Lorsque, plusieurs jours plus tard, ces faits nouveaux furent communiqués par Baker à ses collègues du monde scientifique, ils y furent accueillis de façons très diverses : certains s’esclaffèrent tant ces nouvelles leur parurent absurdes, d’autres prirent un air entendu, haussant les épaules dès que Baker s’éloignait d’eux, d’autres encore, les plus « perspicaces », dirent au savant :

— Vous me surprenez, mon cher collègue ! Ne voyez-vous pas que vous êtes en présence d’un phénomène de surchauffe tout à fait ordinaire au cours duquel une substance très pure peut se maintenir quelque temps à l’état liquide au-dessus de sa température d’ébullition ?

— Il ne peut être question de surchauffe, messieurs, rétorquait Baker. Primo, le fond du matras contenant la substance à distiller était garni de morceaux de porcelaine poreuse ce qui, comme on le sait, élimine toute possibilité de surchauffe. Secundo, quelle est la nature de l’ébullition dans un cas de surchauffe : le liquide ne change pas d’aspect tant que la température d’ébullition n’a pas été dépassée de plusieurs degrés puis il se met à bouillir d’un seul coup avec une intensité considérable, le contenu du matras tout entier formant une écume abondante. Dans mes expériences, mes chers collègues, l’ébullition a été tout à fait modérée, et la distillation également. En outre, n’oubliez pas que la surchauffe ne dépasse généralement pas trois ou quatre degrés, dix au maximum, alors qu’ici on a affaire à soixante-dix ou même quatre-vingt degrés ! Non, messieurs, il ne s’agit pas de surchauffe !

Ces « messieurs » voyaient d’eux-mêmes qu’il ne pouvait effectivement être question de surchauffe. Ceci mettait généralement fin aux discussions scientifiques et l’on passait à des thèmes de conversation plus ordinaires.

Ainsi donc, on se trouvait en présence d’une nouvelle et remarquable découverte scientifique et tout aurait été très bien, parfait même si… Baker avait lui-même compris la raison pour laquelle la déshydratation prolongée d’une substance avait des conséquences aussi surprenantes et incompatibles avec les notions scientifiques courantes.

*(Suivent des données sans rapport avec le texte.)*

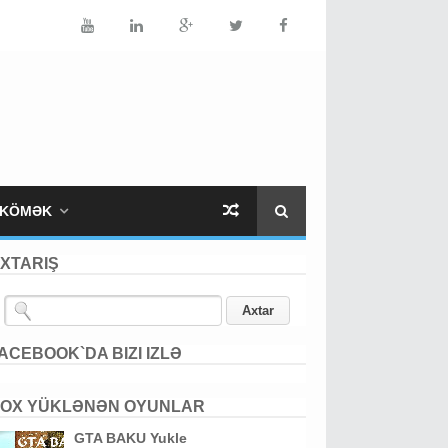
KÖMƏK
XTARIŞ
ACEBOOK`DA BIZI IZLƏ
OX YÜKLƏNƏN OYUNLAR
GTA BAKU Yukle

Pour couronner le tout, de nouveaux faits furent découverts quelques jours plus tard. On s’aperçut que les substances soumises à une déshydratation prolongée changeaient également de température de fusion. Le souffre octaédrique fondait à 117°,5 au lieu de 112°,8, l’iode à 116e au lieu de 114°. Les températures de congélation des liquides s’élevaient et pour le brome et le benzène elles étaient respectivement de 2°,8 et 0°,6 supérieures à la « normale ».